__Input__
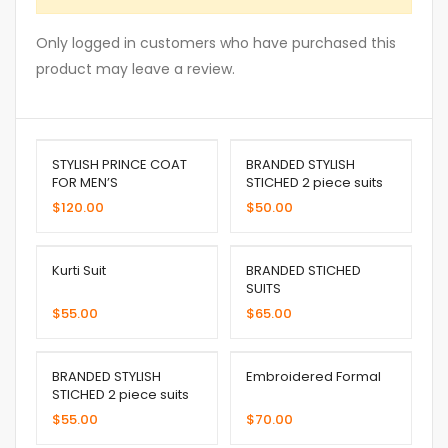
Only logged in customers who have purchased this
product may leave a review.
STYLISH PRINCE COAT
BRANDED STYLISH
FOR MEN’S
STICHED 2 piece suits
$
120.00
$
50.00
Kurti Suit
BRANDED STICHED
SUITS
$
55.00
$
65.00
BRANDED STYLISH
Embroidered Formal
STICHED 2 piece suits
$
55.00
$
70.00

__Assignment__
Since the pictures are not wanted, transcribe only the rest of the material above, exactly as it stands.

__Solution below__
Only logged in customers who have purchased this
product may leave a review.
STYLISH PRINCE COAT
BRANDED STYLISH
FOR MEN’S
STICHED 2 piece suits
$
120.00
$
50.00
Kurti Suit
BRANDED STICHED
SUITS
$
55.00
$
65.00
BRANDED STYLISH
Embroidered Formal
STICHED 2 piece suits
$
55.00
$
70.00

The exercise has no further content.